Lake Erie considered for natural gas pipeline

AP 18feb01

CLEVELAND -- A $640 million project seeks to move low-cost natural gas from the Canadian Rockies into heavily populated regions on the U.S. East Coast through a pipeline that would be built under Lake Erie.

The proposal is drawing opposition from some worried about the environmental effect along its overland route into New York, where there also is concern about the effect on Haverstraw Bay on the Hudson River.

The path of the Millennium Pipeline would run across the lake bottom from Patrick Point, Ont., to landfall near Ripley, N.Y.

The route does not pass through Ohio's portion of Lake Erie. The pipeline would run north of Painesville and Ashtabula in Ohio, on the Ontario side of the U.S.-Canadian border that divides the lake.

There's no doubt that the energy industry views crossing under the Great Lakes as a cheaper alternative to acquiring land rights-of-way for pipelines. Underwater, there are no impediments such as homes, farms or roads to go around or tunnel beneath. In fact, other pipeline operators are exploring a 104-mile route under Lake Michigan from Indiana to Milwaukee.

The Army Corps of Engineers' Chicago office approved a permit last April for the geo-technical survey on that lake's bottom lands.

If, as expected, the Canada-to-New York crossing wins approval from the U.S. Federal Energy Regulatory Commission this year, the 36-inch-diameter pipeline would begin service in November 2002.

Steel sections would be welded together on barges and laid over the lake bottom in a trench blown out of the sediment by a high-pressure nozzles.

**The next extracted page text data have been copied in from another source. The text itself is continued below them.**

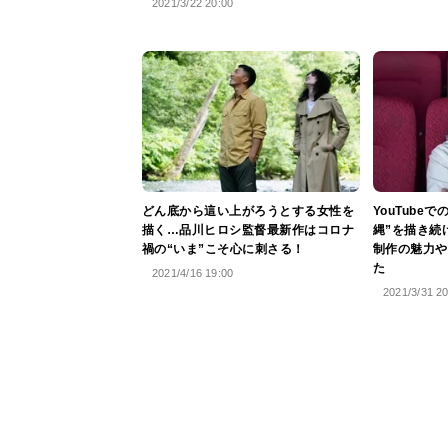
2021/3/22 20:00
どん底から這い上がろうとする女性を
YouTube
描く…品川ヒロシ監督最新作はコロナ
縄”を描き続
禍の“いま”こそ心に刺さる！
制作の魅力や
た
2021/4/16 19:00
2021/3/31 2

About 3,000 feet of pipeline would be set in place each day during offshore construction. Once on the lake bed, the pipe would be encased in concrete.

Karl Brack, a spokesman for Columbia Gas Transmission Corp., which has a significant stake in the pipeline along with several other energy companies from Canada and the United States, said engineers and scientists who have reviewed the company's plans consider it safe.

"What we have found is that this pipeline can be built and operated safely in Lake Erie," Brack said. "We looked very closely at the environmental concerns, we looked at the science and studied the lake bottom. We think there will be negligible interference with the environment."

While the U.S. Army Corps of Engineers said its research shows the Lake Erie crossing poses a negligible threat to fisheries, the Interior Department believes the pipeline should avoid Lake Erie completely.

It recommended a mostly overland route that would enter the United States by crossing the Niagara River north of Buffalo.

Ten months ago, the department's Fish and Wildlife Service warned that the pipeline could disrupt the lake by leaking pollutants like those from offshore operations already criss-crossing the Gulf of Mexico. The agency said damage assessments by its Louisiana field office showed that some submerged natural gas pipelines leaked an oily condensate that accumulates as the line ages and can kill waterfowl and shellfish.

On the United States side, the proposed Lake Erie pipeline route travels through a region of gas-rich submerged lands. Ohio, Pennsylvania and New York have closed their Lake Erie waters to drillers for at least 20 years because of pollution risks. But on the Ontario side, provincial authorities have allowed drilling in the lake bed for several decades.

"It's the kind of thing you wish that had never come along, but it's here, and we have to deal with the realities," said Bill Culligan, a supervisor of aquatic biology in New York's Department of Environmental Conservation studying the permit for the state.